### RECORDS SHOWN
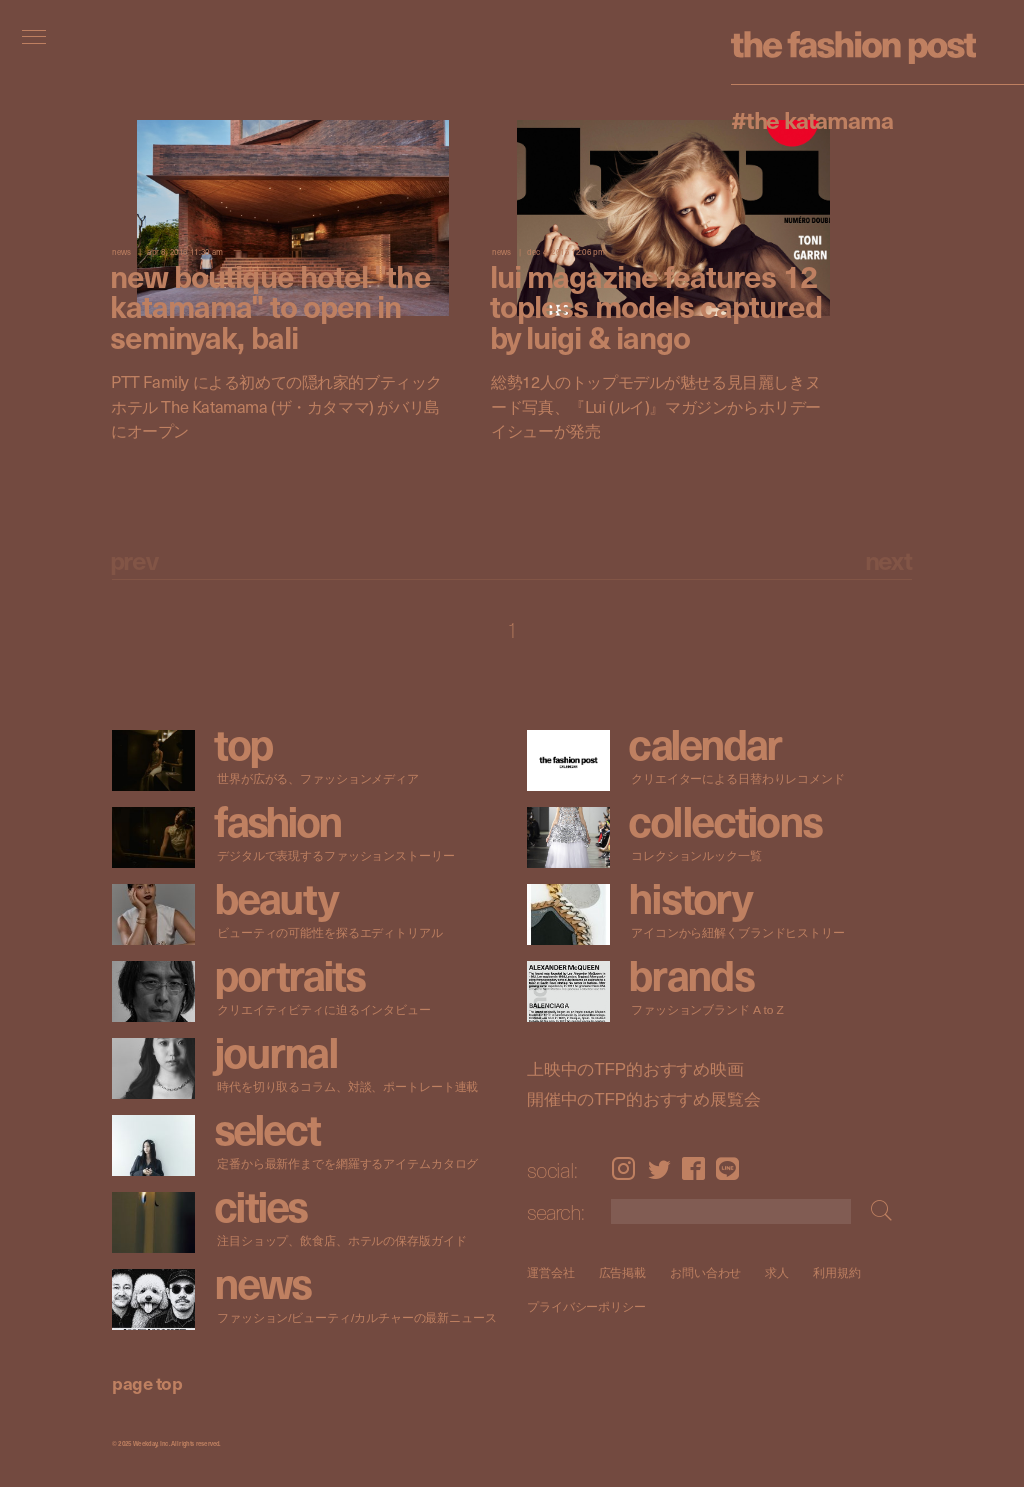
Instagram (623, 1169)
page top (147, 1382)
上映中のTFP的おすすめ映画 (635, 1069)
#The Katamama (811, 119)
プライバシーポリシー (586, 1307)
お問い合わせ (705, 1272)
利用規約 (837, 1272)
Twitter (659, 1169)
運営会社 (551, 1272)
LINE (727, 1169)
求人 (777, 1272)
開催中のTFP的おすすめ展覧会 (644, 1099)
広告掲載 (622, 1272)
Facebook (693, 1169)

### WHAT YOU NEED TO DO
The job here is to retype the data exactly, with no pictures included.

### TASK SOLUTION
Instagram (623, 1169)
page top (147, 1382)
上映中のTFP的おすすめ映画 (635, 1069)
#The Katamama (811, 119)
プライバシーポリシー (586, 1307)
お問い合わせ (705, 1272)
利用規約 (837, 1272)
Twitter (659, 1169)
運営会社 (551, 1272)
LINE (727, 1169)
求人 (777, 1272)
開催中のTFP的おすすめ展覧会 (644, 1099)
広告掲載 (622, 1272)
Facebook (693, 1169)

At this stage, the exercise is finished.